Good class and ID names:

  • nav-menu

  • blog-post

  • sidebar-widget

  • comment-meta.

Bad class and ID names:

  • green-box

  • left-sidebar

  • fade-in-banner.

Sometimes, the nature of your front-end framework or CSS will cause you to need extra elements, and you'll find yourself using layout-specific class names like wrapper.

This is okay if you can't help it. Just make sure you are keeping things general. There's nothing worse than a redesign that creates CSS that looks like:

.green-box {
    background-color: blue;
}

Use Content elements wisely

Within the main section of your article or other content, use sectional content tags to organize your document properly.

Headlines and Sections

Headlines for sections are very important. Don't neglect them. Your final content is much easier to read if there are several titled sections and sub-sections, rather than one giant block of content.

  • Use heading tags ( <h2>, <h3>, <h4>, <h5>) to title sections and subsections.
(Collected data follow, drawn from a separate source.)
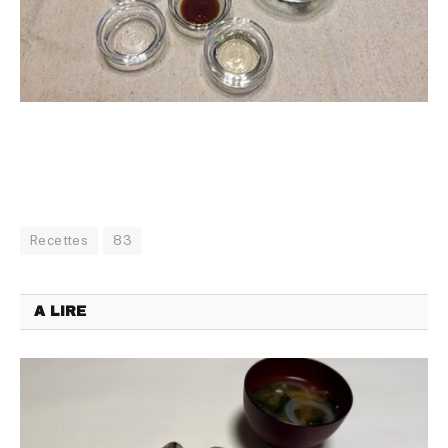
Recettes
83
A LIRE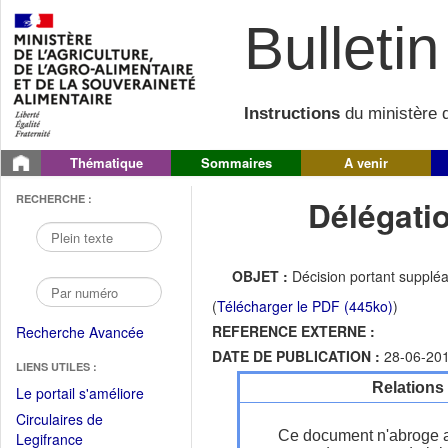
Bulletin 
Instructions
du ministère d
Thématique
Sommaires
A venir
RECHERCHE :
Délégati
OBJET :
Décision portant suppléa
(
Télécharger le PDF (445ko)
)
REFERENCE EXTERNE :
Recherche Avancée
DATE DE PUBLICATION :
28-06-20
LIENS UTILES :
Relations
(Fichier
Le portail s'améliore
PDF
Circulaires de
ouvrir
Ce document n'abroge 
(Ouvrir
Legifrance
  • Make sure your hierarchy of headlines forms a reasonable outline. Don't put an <h5> after an <h2> without an <h3> and <h4> intervening. Make sure your content has a rational and understandable structure.

  • If you are using <strong> to markup section headers, something is wrong.

Also, be sure to put id attribute on section titles so that you and others can create in-document links.


<h3 id="title-of-section">Title of Section</h3>

...

<a href="#title-of-section">This links to that location.</a>

Finally, don't abuse the horizontal rule ( <hr> ). If you are using sections and headlines appropriately, there is almost never any reason for it.

The only required attribute for an anchor tag is the URL of the linked document.

But including a title tag is very helpful, as it lets people know where they are going before they click the link. It also helps Search Engines determine what the link is about.Ideally, the title tag will be the title of the linked document.

Another issue with links is the anchor text — the actual text which the user clicks (or taps, or selects) in order to follow the link.

Try to avoid Click Here if possible. Sometimes it is inevitable, but whenever possible you should try to make the anchor text meaningful. This is helpful for your readers and also for the document you are linking to (which may be your own).


<!-- bad anchor text -->

Learn more about HTML by <a href="">clicking here</a>.

<!-- good anchor text -->

We provide a lot of <a href="">information about HTML</a>.

Images

An image is only required to have a src element — the URL of the image. But including a title and alt text can help.

  • screen readers for the blind can read the description to a user that can't see the image

  • search engines can index the image and have some idea of what the image is about.

Definitions, Quotes, Acronyms

There are several very helpful span-level markup elements that are never used.

These provide fine-grain information about the word on your page. They can help users better understand your content, and they can help computers (search engines, artificial intelligence) make better sense of what you have written.

  • <dfn> — The definition tag. This can be for the first time you use and define a technical term.

  • <abbr> — Used for abbreviations. You can put the expanded form of the abbreviation in the title tag.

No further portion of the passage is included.